In fact, on a national basis, average rental rates declined by 3.7% between the third quarters of 2008 and 2009, falling from an average charge of $1,002 per month a year ago to $968 by midyear 2009, to $965 a month as of the end of September.

Only seven of the 33 markets Realfacts examined posted rental rate increases, and even those were minimal. The Miami-Ft Lauderdale, FL-area saw a 1% gain from the second quarter’s $1,163 per month to $1,175 in the third. Austin, TX saw the second-largest jump, rising 80 basis points--$845 a month in Q2 to $852 in Q3. Rounding out the top four are Albuquerque, up 0.7% from $732 to $737 between the second and third quarters, and Portland, OR, which saw average monthly rental rates go from $842 to $846, accounting for a 0.6% increase.

Any gains in market rents are overshadowed, however, by the level of rental declines in many areas.

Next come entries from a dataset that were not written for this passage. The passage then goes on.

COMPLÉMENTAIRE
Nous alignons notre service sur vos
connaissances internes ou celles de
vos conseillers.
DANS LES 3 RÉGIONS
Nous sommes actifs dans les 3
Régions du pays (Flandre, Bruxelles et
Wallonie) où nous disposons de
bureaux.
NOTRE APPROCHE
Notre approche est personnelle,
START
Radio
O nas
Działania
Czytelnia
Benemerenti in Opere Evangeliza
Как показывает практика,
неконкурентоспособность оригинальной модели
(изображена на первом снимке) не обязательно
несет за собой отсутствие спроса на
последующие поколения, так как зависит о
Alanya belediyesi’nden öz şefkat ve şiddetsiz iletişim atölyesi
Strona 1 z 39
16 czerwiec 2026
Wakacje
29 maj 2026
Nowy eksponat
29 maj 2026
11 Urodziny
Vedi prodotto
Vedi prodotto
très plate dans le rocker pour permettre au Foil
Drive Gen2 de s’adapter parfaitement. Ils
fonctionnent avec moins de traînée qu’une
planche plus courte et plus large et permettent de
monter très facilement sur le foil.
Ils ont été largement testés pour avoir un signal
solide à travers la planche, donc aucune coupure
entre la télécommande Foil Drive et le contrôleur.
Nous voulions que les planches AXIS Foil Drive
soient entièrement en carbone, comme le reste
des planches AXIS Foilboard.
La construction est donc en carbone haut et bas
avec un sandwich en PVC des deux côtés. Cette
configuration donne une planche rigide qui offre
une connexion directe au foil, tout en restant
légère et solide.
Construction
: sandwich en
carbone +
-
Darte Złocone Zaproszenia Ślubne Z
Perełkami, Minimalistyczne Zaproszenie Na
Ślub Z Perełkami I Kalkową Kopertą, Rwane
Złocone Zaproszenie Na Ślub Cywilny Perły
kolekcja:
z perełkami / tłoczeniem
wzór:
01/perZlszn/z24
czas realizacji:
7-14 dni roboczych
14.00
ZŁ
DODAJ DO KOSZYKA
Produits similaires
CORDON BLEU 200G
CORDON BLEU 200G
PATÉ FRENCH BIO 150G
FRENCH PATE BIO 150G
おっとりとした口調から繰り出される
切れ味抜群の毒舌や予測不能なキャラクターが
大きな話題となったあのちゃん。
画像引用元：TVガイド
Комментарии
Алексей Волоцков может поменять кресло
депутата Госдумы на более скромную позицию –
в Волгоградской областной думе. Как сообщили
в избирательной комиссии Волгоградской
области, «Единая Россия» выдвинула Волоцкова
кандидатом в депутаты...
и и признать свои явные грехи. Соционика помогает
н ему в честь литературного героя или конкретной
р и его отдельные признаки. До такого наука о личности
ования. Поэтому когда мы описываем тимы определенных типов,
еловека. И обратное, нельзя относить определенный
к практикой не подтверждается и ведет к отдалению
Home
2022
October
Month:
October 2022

Topping off the locations in "serious trouble," say Realfacts researchers, is Las Vegas, which saw its rents drop 2.1% over the past quarter from $855 per month to $837. Not too far off are Durham, NC and the Seattle-Tacoma markets, both of which saw average rental rates fall by 1.9%--$841 to $837, and $1,056 to $1,036, respectively. And circling back to Nevada, the Reno-Spark-area landlords experienced a 170-basis-point drop in rental rate growth, from $830 per month to $816. Meanwhile, San Jose’s average market rents got a wallop over the past 12 months, falling 10.1% from $1,709 per month to $1,536. From the prior quarter, rents there declined another 1.1%.

The good news for multifamily landlords, though, is that occupancy is on the rise in 29 of the 33 MSAs examined by Realfacts. It’s likely that renters are being lured to multifamily properties by the discounted lease rates; the firm notes that some of the markets that saw the greatest gains in occupancies also saw some of the biggest losses in average rental rates. In Durham, NC, for instance, occupancies rose 4.6% to 93.5% between June and September, but rents fell 1.9% to $825 over the same period. And in Boise, ID, occupancy grew by 4.4% over three months, hitting 92.7% in the third quarter, while rents fell by 110 basis points to $724 a month.

Given the current conditions, multifamily renters have the upper hand in this market as landlords are more likely to offer better value for their properties. "The conditions in the rental market reflect people’s attitude throughout the country," according to analysts. "People are tightening their belts by reducing their spending and consumer debt and increasing their savings. Apartments appear to be a good option for today’s value-conscious consumer."